Archeological Explorations in Southern Nevada
Author : Southwest Museum (Los Angeles, Calif.)
Publisher :
Page : 138 pages
File Size : 35,49 MB
Release : 1970
Category : Indians
ISBN :
Author : Southwest Museum (Los Angeles, Calif.)
Publisher :
Page : 138 pages
File Size : 35,49 MB
Release : 1970
Category : Indians
ISBN :
Author : M. R. Harrington
Publisher :
Page : 126 pages
File Size : 36,44 MB
Release : 1970-01-01
Category :
ISBN : 9780916561062
Author : Keith Myhrer
Publisher :
Page : 108 pages
File Size : 44,85 MB
Release : 1990
Category : Archaeology and history
ISBN :
Author : Carole McClellan
Publisher :
Page : 204 pages
File Size : 20,63 MB
Release : 1980
Category : Archaeology
ISBN :
Author : Best Books on
Publisher : Best Books on
Page : 417 pages
File Size : 37,75 MB
Release : 1940
Category :
ISBN : 1623760275
compiled by workers of the Writers' program of the Work projects administration in the state of Nevada. Sponsored by Dr. Jeanne Elizabeth Wier, Nevada state historical society, inc.
Author : Nancy Capace
Publisher : Somerset Publishers, Inc.
Page : 329 pages
File Size : 36,73 MB
Release : 2001-01-01
Category : History
ISBN : 0403096111
The Encyclopedia of Nevada contains detailed information on States: Symbols and Designations, Geography, Archaeology, State History, Local History on individual cities, towns and counties, Chronology of Historic Events in the State, Profiles of Governors, Political Directory, State Constitution, Bibliography of books about the state and an Index.
Author : Southwest Museum (Los Angeles, Calif.)
Publisher :
Page : 132 pages
File Size : 18,63 MB
Release : 1930
Category : Indians
ISBN :
Author : Sessions S. Wheeler
Publisher : Caxton Press
Page : 178 pages
File Size : 48,82 MB
Release : 1971
Category : History
ISBN : 9780870042058
Distributed by the University of Nebraska Press for Caxton Press As late as the end of the first quarter of the nineteenth century it was still a land of mystery-uncharted, unexplored. With the exception of the Arctic, it was a part of the only large area of the North American continent which the white man had not penetrated. It was the Nevada Desert. Sessions S. Wheeler gives us its story.
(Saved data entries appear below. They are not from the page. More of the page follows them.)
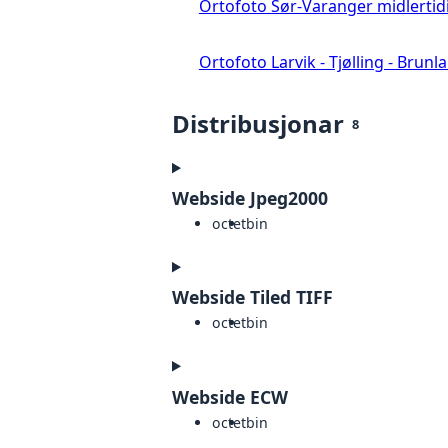
Ortofoto Sør-Varanger midlertid
Ortofoto Larvik - Tjølling - Brunl
Distribusjonar
8
Webside Jpeg2000
octet
bin
Webside Tiled TIFF
octet
bin
Webside ECW
octet
bin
Author : William S. Marmaduke
Publisher :
Page : 416 pages
File Size : 26,84 MB
Release : 1983
Category : Arizona
ISBN :
Author : Michael Hiltzik
Publisher : Simon and Schuster
Page : 803 pages
File Size : 27,78 MB
Release : 2010-06-01
Category : History
ISBN : 1439181586
As breathtaking today as the day it was completed, Hoover Dam not only shaped the American West but helped launch the American century. In the depths of the Great Depression it became a symbol of American resilience and ingenuity in the face of crisis, putting thousands of men to work in a remote desert canyon and bringing unruly nature to heel. Pulitzer Prize–winning writer Michael Hiltzik uses the saga of the dam’s conception, design, and construction to tell the broader story of America’s efforts to come to grips with titanic social, economic, and natural forces. For embodied in the dam’s striking machine-age form is the fundamental transformation the Depression wrought in the nation’s very culture—the shift from the concept of rugged individualism rooted in the frontier days of the nineteenth century to the principle of shared enterprise and communal support that would build the America we know today. In the process, the unprecedented effort to corral the raging Colorado River evolved from a regional construction project launched by a Republican president into the New Deal’s outstanding—and enduring—symbol of national pride. Yet the story of Hoover Dam has a darker side. Its construction was a gargantuan engineering feat achieved at great human cost, its progress marred by the abuse of a desperate labor force. The water and power it made available spurred the development of such great western metropolises as Los Angeles, Phoenix, Denver, Las Vegas, Salt Lake City, and San Diego, but the vision of unlimited growth held dear by its designers and builders is fast turning into a mirage. In Hiltzik’s hands, the players in this epic historical tale spring vividly to life: President Theodore Roosevelt, who conceived the project; William Mulholland, Southern California’s great builder of water works, who urged the dam upon a reluctant Congress; Herbert Hoover, who gave the dam his name though he initially opposed its construction; Frank Crowe, the dam’s renowned master builder, who pushed his men mercilessly to raise the beautiful concrete rampart in an inhospitable desert gorge. Finally there is Franklin Roosevelt, who presided over the ultimate completion of the project and claimed the credit for it. Hiltzik combines exhaustive research, trenchant observation, and unforgettable storytelling to shed new light on a major turning point of twentieth-century history.